ID: 3805442 • Letter: F

Question

From an old Stanford Infolab paper

Consider a relation R(A). (a) Using conventional SQL, write a query to compute the largest value in R, without using the "Max" operator. You may assume there are no duplicates in R. Your answer will be graded on simplicity as well as correctness. (b) Using conventional SQL, write a query to compute the median value in R. You may assume there are no duplicates in R, and R contains an odd number r of tuples. Note there is no "Median" operator in conventional SQL. Your answer will be graded on simplicity as well as correctness. (c) Now assume R may have duplicate values.

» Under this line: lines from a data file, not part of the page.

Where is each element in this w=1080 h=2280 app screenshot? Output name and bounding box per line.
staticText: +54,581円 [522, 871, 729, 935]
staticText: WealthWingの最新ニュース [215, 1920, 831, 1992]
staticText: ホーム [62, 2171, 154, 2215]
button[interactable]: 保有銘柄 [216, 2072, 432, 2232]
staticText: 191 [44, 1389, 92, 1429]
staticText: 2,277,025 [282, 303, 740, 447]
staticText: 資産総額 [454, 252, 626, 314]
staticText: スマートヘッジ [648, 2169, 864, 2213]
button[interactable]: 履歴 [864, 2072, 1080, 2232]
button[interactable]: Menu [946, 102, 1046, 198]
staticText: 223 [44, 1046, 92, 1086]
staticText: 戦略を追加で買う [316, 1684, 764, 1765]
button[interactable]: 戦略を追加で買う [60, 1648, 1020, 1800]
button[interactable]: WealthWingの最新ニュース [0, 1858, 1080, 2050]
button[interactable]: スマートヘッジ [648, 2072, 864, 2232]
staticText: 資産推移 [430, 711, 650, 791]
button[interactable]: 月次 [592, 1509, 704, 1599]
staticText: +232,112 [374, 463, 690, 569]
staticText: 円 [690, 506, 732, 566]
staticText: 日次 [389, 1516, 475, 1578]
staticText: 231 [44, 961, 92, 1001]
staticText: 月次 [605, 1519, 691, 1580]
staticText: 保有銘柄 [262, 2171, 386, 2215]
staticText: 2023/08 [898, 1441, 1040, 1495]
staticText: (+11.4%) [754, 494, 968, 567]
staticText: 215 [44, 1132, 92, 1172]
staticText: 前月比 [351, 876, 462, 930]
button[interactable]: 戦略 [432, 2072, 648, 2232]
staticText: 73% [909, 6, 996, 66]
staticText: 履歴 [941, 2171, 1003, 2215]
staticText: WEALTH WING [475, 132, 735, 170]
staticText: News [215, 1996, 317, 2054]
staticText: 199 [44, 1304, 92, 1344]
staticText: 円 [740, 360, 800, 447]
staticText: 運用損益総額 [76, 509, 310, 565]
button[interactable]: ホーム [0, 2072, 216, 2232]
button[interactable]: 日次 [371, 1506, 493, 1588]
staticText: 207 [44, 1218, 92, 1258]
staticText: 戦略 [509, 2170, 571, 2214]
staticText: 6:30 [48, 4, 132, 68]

Write a query to compute the "mode" of R i.e., the value (returned just once) that appears most often. If multiple values satisfy the criteria (for example, if two values appear four times each, and no values appear more than four times), then all of them should be returned. Note there is no "Mode" operator in conventional SQL. Your answer will be graded on simplicity as well as correctness.

Explanation / Answer

a) select top 1 result

MySQL:  SELECT column FROM R ORDER BY column_name DESC LIMIT 1

b) Median:

SELECT r1.median from R r1, R r2 GROUP BY r1.val HAVING SUM(SIGN(1-SIGN(r2.val-r1.val))) = (COUNT(*)+1)/2

c)Mode:

SELECT col, rept FROM (SELECT value, count(*) as rept FROM R GROUP BY col ) HAVING rept = max(rept).